The move aims to bring the region’s auditory regulatory regime in line with international standards.
In an effort to keep up with international regulatory standards and practice, Hong Kong is aiming for a stricter regulation of the auditors of listed entities with the legislative proposal for the Financial Reporting Council Amendment Bill 2018.
"The Bill will enhance the existing regulatory regime for auditors of listed entities, allowing it to be independent from the audit profession, thereby providing better protection to investors. This is crucial to strengthening Hong Kong's status as an international financial centre and capital market,” said Secretary for Financial Services and the Treasury James Lau.
According to a government press release, the Financial Reporting Council (FRC) will then become an independent oversight body regulating auditors of listed entities which are regarded as public interest entities.
The FRC will also be vested with direct powers of inspection, investigation and discipline.
“The introduction of this legislation is in the best interest of the investing public.

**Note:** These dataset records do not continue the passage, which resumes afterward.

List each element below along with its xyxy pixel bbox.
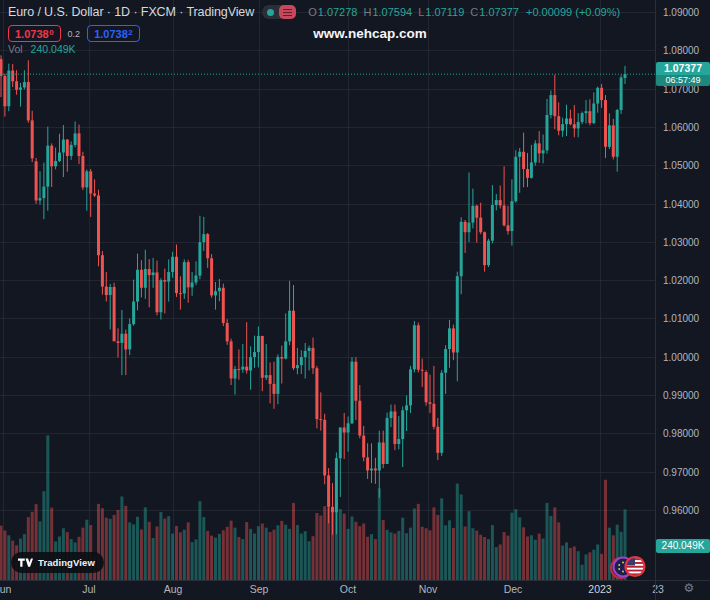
svg-text:Oct: Oct (340, 583, 356, 595)
candlestick-chart[interactable]: 1.090001.080001.070001.060001.050001.040… (0, 0, 710, 600)
svg-text:Aug: Aug (164, 583, 183, 595)
svg-text:1.09000: 1.09000 (663, 7, 700, 18)
bid-ask-panel: 1.07380 0.2 1.07382 (8, 25, 140, 42)
svg-text:1.00000: 1.00000 (663, 352, 700, 363)
svg-text:1.03000: 1.03000 (663, 237, 700, 248)
bar-countdown: 06:57:49 (656, 75, 710, 86)
visible-dot-icon (267, 9, 274, 16)
tradingview-logo-button[interactable]: TradingView (11, 552, 104, 573)
spread-value: 0.2 (68, 29, 81, 39)
svg-text:0.97000: 0.97000 (663, 467, 700, 478)
close-label: C (470, 6, 478, 18)
svg-text:Dec: Dec (504, 583, 523, 595)
open-label: O (308, 6, 317, 18)
source-visibility-toggle[interactable] (262, 5, 296, 19)
svg-text:1.08000: 1.08000 (663, 45, 700, 56)
high-value: 1.07594 (372, 6, 412, 18)
economic-events-marker[interactable] (606, 552, 648, 586)
last-price-label: 1.07377 06:57:49 (656, 62, 710, 86)
svg-text:23: 23 (652, 583, 664, 595)
chart-legend: Euro / U.S. Dollar · 1D · FXCM · Trading… (8, 5, 620, 19)
svg-text:Sep: Sep (250, 583, 269, 595)
svg-text:0.96000: 0.96000 (663, 505, 700, 516)
close-value: 1.07377 (479, 6, 519, 18)
svg-text:1.04000: 1.04000 (663, 199, 700, 210)
watermark-text: www.nehcap.com (313, 26, 427, 41)
ohlc-values: O1.07278 H1.07594 L1.07119 C1.07377 +0.0… (308, 6, 620, 18)
last-price-value: 1.07377 (656, 62, 710, 75)
volume-legend: Vol 240.049K (8, 43, 76, 55)
svg-text:1.05000: 1.05000 (663, 160, 700, 171)
svg-text:1.06000: 1.06000 (663, 122, 700, 133)
svg-text:1.01000: 1.01000 (663, 313, 700, 324)
legend-menu-icon[interactable] (279, 5, 296, 19)
axis-settings-gear-icon[interactable]: ⚙ (681, 580, 697, 596)
svg-text:Nov: Nov (419, 583, 438, 595)
us-flag-icon (625, 557, 645, 576)
svg-text:0.98000: 0.98000 (663, 428, 700, 439)
svg-text:Jul: Jul (82, 583, 95, 595)
tradingview-chart-window: 1.090001.080001.070001.060001.050001.040… (0, 0, 710, 600)
low-value: 1.07119 (425, 6, 464, 18)
buy-button[interactable]: 1.07382 (87, 25, 140, 42)
high-label: H (363, 6, 371, 18)
change-value: +0.00099 (+0.09%) (526, 6, 620, 18)
vol-value: 240.049K (31, 43, 76, 55)
svg-text:Jun: Jun (0, 583, 12, 595)
symbol-title[interactable]: Euro / U.S. Dollar · 1D · FXCM · Trading… (8, 5, 254, 19)
open-value: 1.07278 (318, 6, 358, 18)
tradingview-icon (18, 557, 33, 568)
svg-text:1.02000: 1.02000 (663, 275, 700, 286)
vol-label: Vol (8, 43, 23, 55)
low-label: L (418, 6, 424, 18)
tradingview-label: TradingView (38, 557, 95, 568)
volume-axis-label: 240.049K (656, 539, 710, 553)
svg-text:0.99000: 0.99000 (663, 390, 700, 401)
sell-button[interactable]: 1.07380 (8, 25, 61, 42)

This much awaited reform for auditors of publicly listed entities, i.e. from self-regulation to independent oversight, will bring Hong Kong’s auditor regulatory regime in line with other major capital markets worldwide, such as New York and London,” said FRC Chairman Dr John Poon.
Under the new regime, the Hong Kong Institute of Certified Public Accountants (HKICPA) will continue to perform the statutory functions of registration and setting the requirements for continuing professional development, as well as setting standards on professional ethics, auditing and assurance, subject to oversight by the FRC.
The bill will be introduced into the Legislative Council for first reading on January 24.